-------- AVAILABLE DATA --------

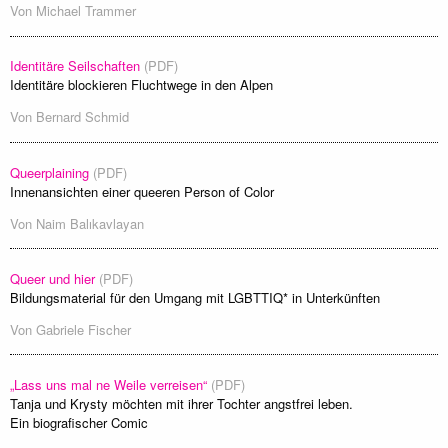
Von
Michael Trammer
Identitäre Seilschaften
(PDF)
Identitäre blockieren Fluchtwege in den Alpen
Von
Bernard Schmid
Queerplaining
(PDF)
Innenansichten einer queeren Person of Color
Von
Naim Balıkavlayan
Queer und hier
(PDF)
Bildungsmaterial für den Umgang mit LGBTTIQ* in Unterkünften
Von
Gabriele Fischer
„Lass uns mal ne Weile verreisen“
(PDF)
Tanja und Krysty möchten mit ihrer Tochter angstfrei leben.
Ein biografischer Comic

--------

_EXERCISE BRIEF_
Reproduce every line above exactly, pictures excluded.

_WRITTEN RESPONSE_
Von
Michael Trammer
Identitäre Seilschaften
(PDF)
Identitäre blockieren Fluchtwege in den Alpen
Von
Bernard Schmid
Queerplaining
(PDF)
Innenansichten einer queeren Person of Color
Von
Naim Balıkavlayan
Queer und hier
(PDF)
Bildungsmaterial für den Umgang mit LGBTTIQ* in Unterkünften
Von
Gabriele Fischer
„Lass uns mal ne Weile verreisen“
(PDF)
Tanja und Krysty möchten mit ihrer Tochter angstfrei leben.
Ein biografischer Comic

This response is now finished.